Muaviye onun şehid olduğunu duyduğunda:”Fıkıh ve ilim,Ebu Talib’in oğlunun ölümüyle gitti.”demiştir.
İbni Mesud:”Hz. Ali,Medinelilerin feraizi hakkında sözü,Ali’den daha kuvvetli olan yoktur.”demiştir.[8]
Yirmi Harici Hz. Ali’ye gelerek tek tek şu aynı soruları sordukları halde,onlara ayrı ayrı cevablar vermiştir.
SORU:”Ya Ali,ilim mi üstün,yoksa mal mı?”
Cevaben: -İlim maldan üstündür.

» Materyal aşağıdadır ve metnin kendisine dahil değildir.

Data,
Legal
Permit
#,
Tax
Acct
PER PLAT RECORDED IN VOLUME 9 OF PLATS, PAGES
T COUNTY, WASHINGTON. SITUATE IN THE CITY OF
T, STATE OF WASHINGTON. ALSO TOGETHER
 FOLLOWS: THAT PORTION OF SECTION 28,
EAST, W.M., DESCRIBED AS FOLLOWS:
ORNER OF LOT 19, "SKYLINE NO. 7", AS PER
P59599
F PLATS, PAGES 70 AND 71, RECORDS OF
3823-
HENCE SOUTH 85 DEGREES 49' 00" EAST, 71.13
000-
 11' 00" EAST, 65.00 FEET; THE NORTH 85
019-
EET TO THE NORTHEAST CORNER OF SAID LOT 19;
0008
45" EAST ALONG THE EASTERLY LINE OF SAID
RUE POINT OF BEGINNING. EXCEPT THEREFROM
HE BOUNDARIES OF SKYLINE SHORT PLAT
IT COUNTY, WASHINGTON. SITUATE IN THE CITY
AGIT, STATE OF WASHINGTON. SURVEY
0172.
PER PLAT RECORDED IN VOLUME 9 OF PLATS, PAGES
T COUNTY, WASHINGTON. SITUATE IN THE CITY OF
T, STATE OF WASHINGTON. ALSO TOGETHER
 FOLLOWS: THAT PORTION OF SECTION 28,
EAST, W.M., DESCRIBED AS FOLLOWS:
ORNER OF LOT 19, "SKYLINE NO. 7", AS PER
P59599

Zira ilim seni korur,halbuki sen malı korursun.
-İlim harcandıkça artar,mal harcandıkça azalır.
-İlim sayesinde düşmanlar dost olur,fakat mal böyle değil.
-İlim dünyadan uzaklaştırır,ahirete yaklaştırır;mal ise böyle değildir.
-Ölüm sebebiyle ilim,sahibinin mülkiyetinden çıkmaz,fakat mal böyle değildir.
-İlim sahibine sirayet eden bir nurdur,mal ise buna muhaliftir.
-İlim Allah’ın kelamından çıkar,mal ise topraktan çıkar.
-İlim peygamberlerin sevgilisidir. Mal ise Nemrud, Fir’avn, Haman ve Karun’ların sevgilisidir.
-İlim kendine hizmet edilendir,mal ise hizmet edendir.
-İlim ruhun gıdasıdır,mal ise cesedin gıdasıdır.
-Ürkme zamanlarında ilim sana arkadaş olur,mal ise sana ürküntü verir.
-Yolculukta ilim senin arkadaşındır,mal,mal ise yolculukta senin düşmanındır.
-Tek başına ilim taatsız da olsa kurtulmana sebeb olur,fakat mal böyle değildir.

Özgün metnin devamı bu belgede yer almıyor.